By now most business owners have heard about voice cloning scams — AI-generated audio that sounds like a director or supplier calling to request an urgent bank transfer. What’s less well known is that the same technology has moved into video. Deepfake video calls impersonating executives, suppliers, or even bank representatives are now appearing in fraud attempts against UK small businesses, and the defences most teams have in place weren’t designed for this threat.
A Birmingham manufacturing firm lost £340,000 in early 2026 after a finance manager took part in what appeared to be a video call with the company’s CFO. The face was right. The voice was right. The CFO appeared to be calling from their usual home office background. The call was authorising an emergency payment for a supplier contract that had supposedly run into complications. It was entirely fabricated.

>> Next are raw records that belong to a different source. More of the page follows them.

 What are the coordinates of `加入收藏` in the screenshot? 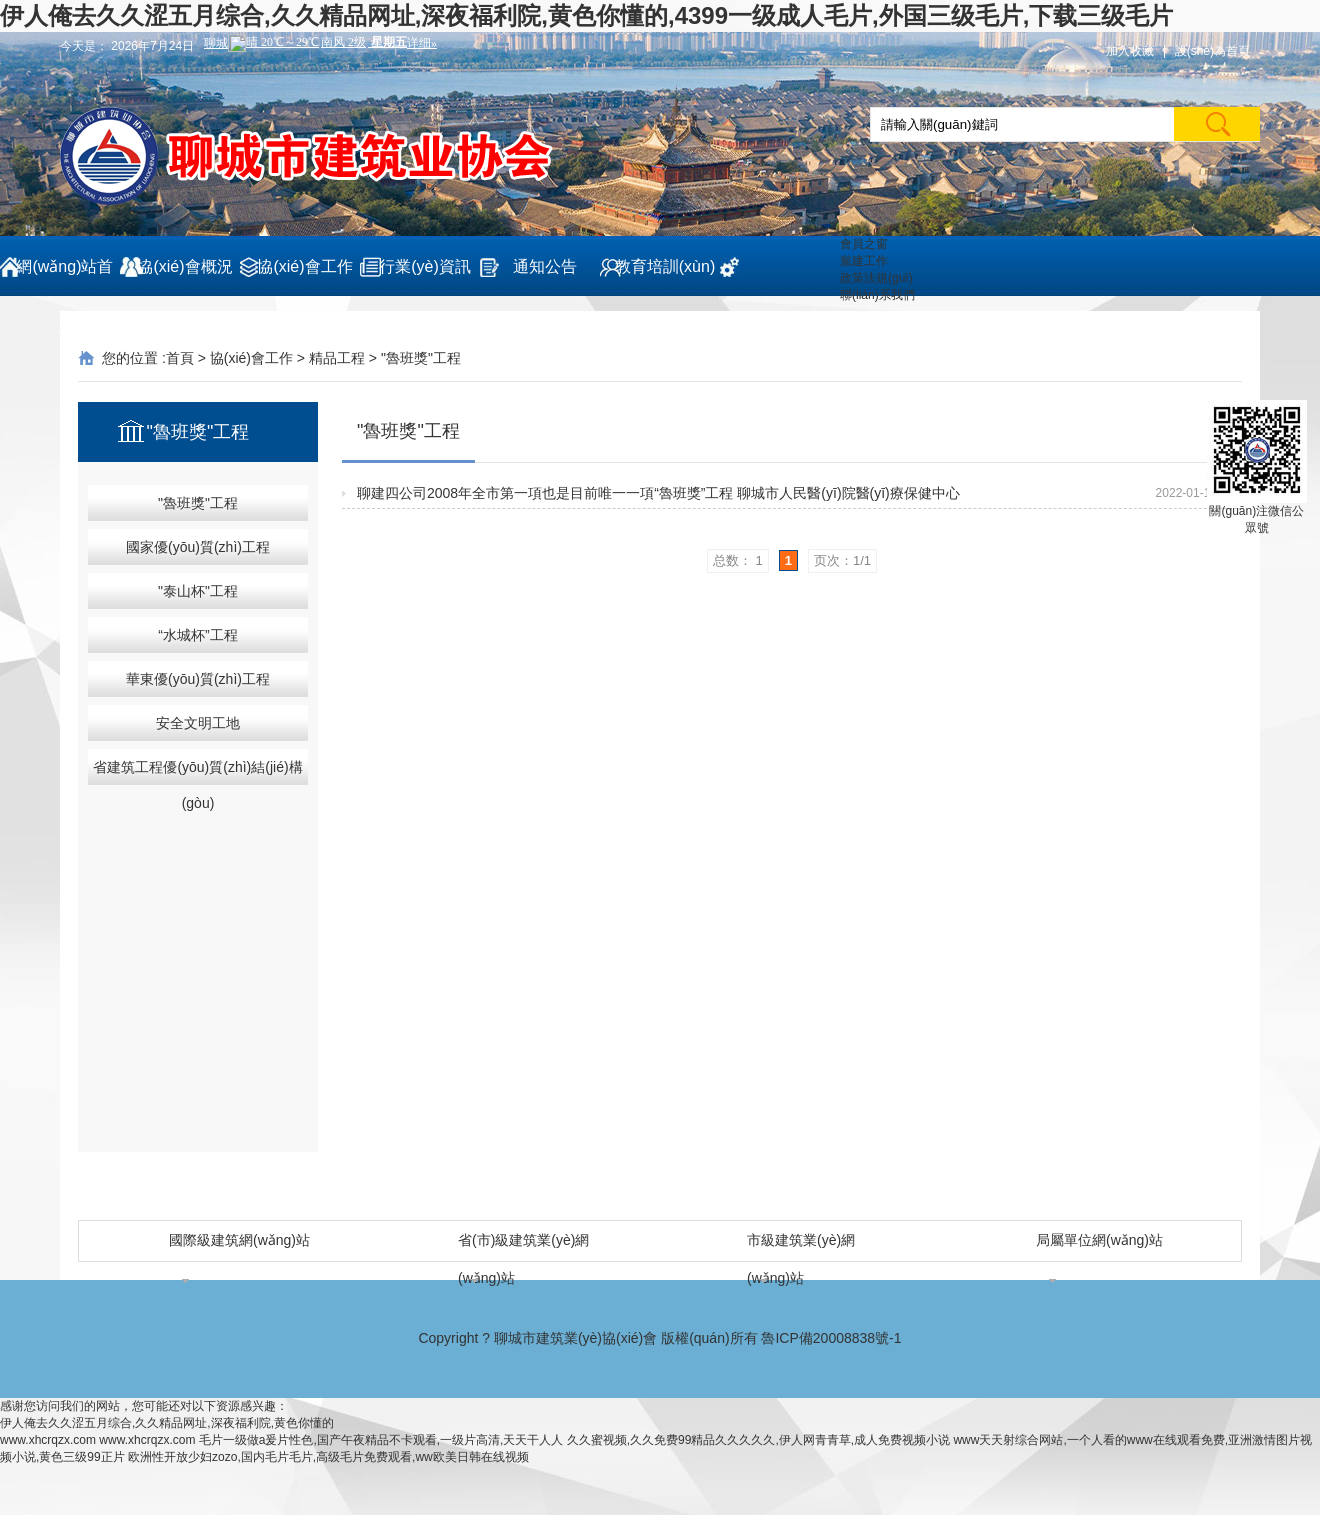 It's located at (1130, 51). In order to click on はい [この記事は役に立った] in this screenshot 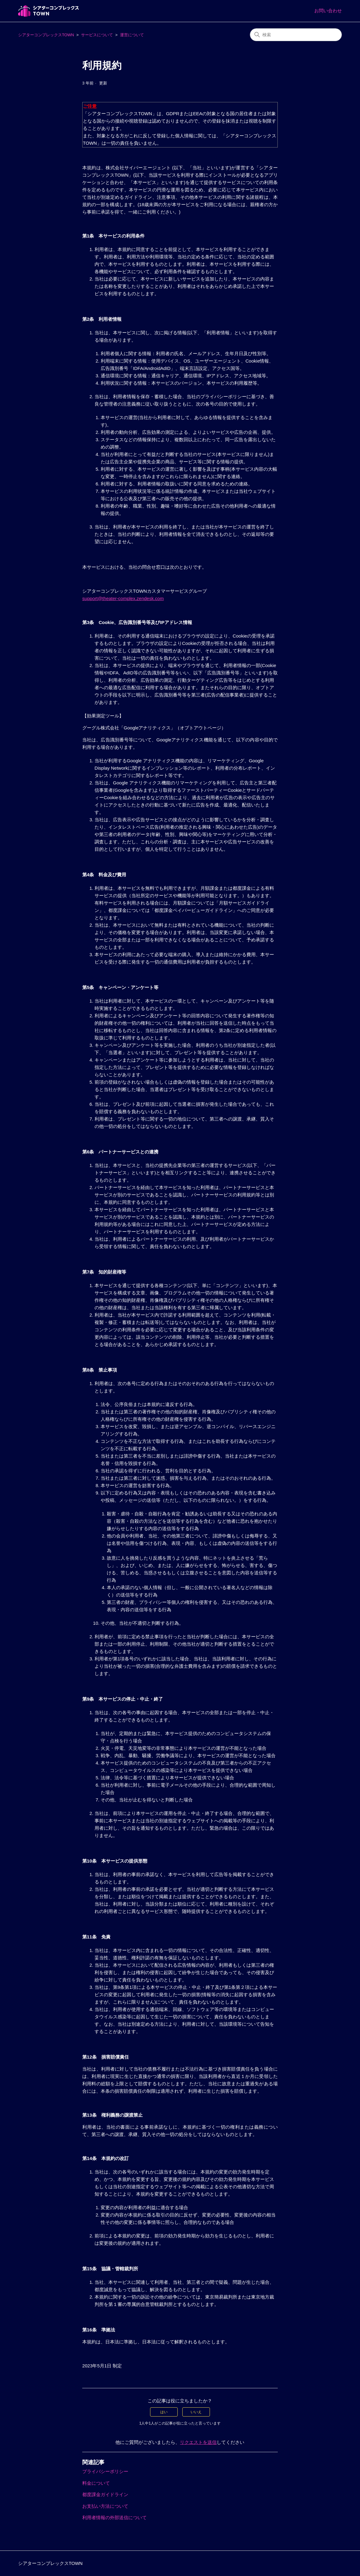, I will do `click(164, 2412)`.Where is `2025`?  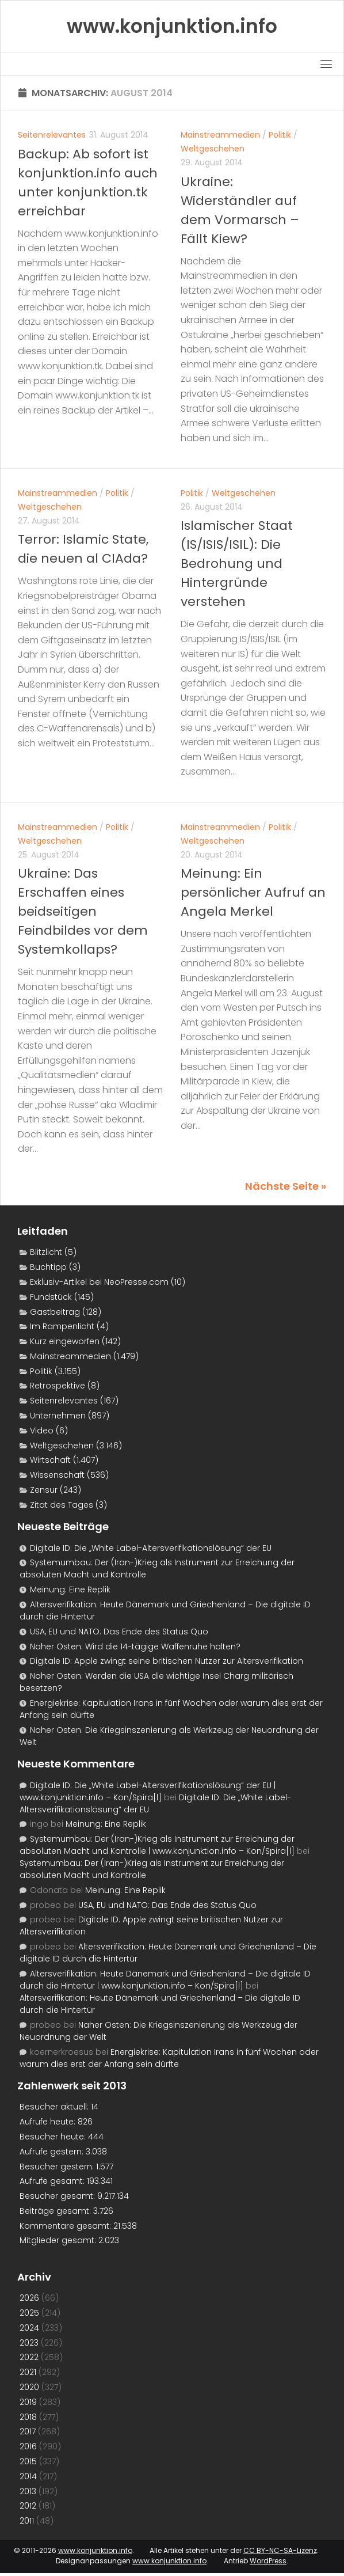
2025 is located at coordinates (29, 2313).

This isn’t an isolated incident. Cyber fraud involving AI-generated media is up roughly 38% in UK businesses year on year, and the cases that are being reported publicly are almost certainly the visible tip of a larger pattern.
How deepfake video fraud actually works
The technical barrier to creating a convincing video deepfake has dropped dramatically over the past two years. The basic process doesn’t require specialist expertise — it requires a few minutes of source footage (often scraped from LinkedIn, company websites, YouTube interviews, or past video calls) and access to commercially available AI video synthesis tools.
The resulting video is rarely perfect. There are often artefacts around the hairline, unusual blink patterns, or slight mismatches between the audio and lip movements. But in a compressed video call format, over a modest internet connection, with someone who isn’t specifically looking for forgery indicators — it’s convincing enough.
The social engineering layer is what makes these attacks work. Fraudsters research their targets before calling. They know the organisational structure, the names of senior staff, the tone of internal communications, often the specific payment processes the company uses. The fake video call comes in a context that feels plausible — an urgent supplier issue, a confidential acquisition discussion, a payment that needs to go through before close of business.
The emotional pressure of the situation — urgency, authority, confidentiality — is deliberately designed to bypass the normal friction that would stop someone from transferring a large sum of money.
Why small businesses are particularly at risk
Larger organisations have started implementing controls specifically designed for this threat: out-of-band verification requirements for payment authorisations, multi-person approval thresholds, and awareness training that specifically covers deepfake indicators.
Small businesses often haven’t got there yet. The finance function is frequently one or two people who regularly take instruction directly from directors and partners. The verification steps that exist in larger organisations simply don’t exist. And the personal relationships involved — “I know the MD’s voice and face” — are exactly what the attacker is exploiting.
There’s also a reluctance to question authority in small companies, particularly when the instruction is coming from a senior person in what looks like an official context. The social dynamics work in the fraudster’s favour.
What you can do about it
The good news is that the technical complexity of deepfake attacks doesn’t mean the defences need to be technically complex.
Establish a payment verification process that doesn’t depend on recognising someone visually or by voice. This is the most important step. For any payment above a threshold you set (£5,000? £10,000?), require a second channel of confirmation — a message to a known, saved phone number, not one provided during the call. A quick text saying “did you just call about X?” takes 30 seconds and defeats the attack.
Be especially sceptical of urgency and confidentiality. Legitimate payment requests from real people inside your business almost never require immediate action and explicit instructions not to verify. These are fraud indicators, not business norms.
Look for deepfake tells during video calls. Blurring or distortion around the face edges, unnatural eye movement, slight lip-sync delays, background that looks artificially smooth. Not every video call with these issues is a fake — but they’re worth being aware of. If something feels off, it’s fine to end the call and ring back on a known number.
Reduce your public video footprint where possible. This isn’t realistic for everyone, but it’s worth knowing that any video of your senior staff that’s publicly accessible is potential training data. Private LinkedIn posts, member-only webinars, and reduced social video can marginally raise the cost of attack.
Brief your team. This threat isn’t yet on most people’s radar. A 15-minute conversation about what deepfake video fraud looks like, and what to do if something feels wrong about a video call requesting financial action, costs almost nothing and significantly raises the baseline of awareness.
The underlying technology is going to keep improving, and the attacks are going to keep getting more convincing. The answer isn’t to become paranoid about every video call — it’s to build process controls that don’t rely on trusting your senses. Identity verification through a second channel is the straightforward solution, and it works regardless of how good the deepfake gets.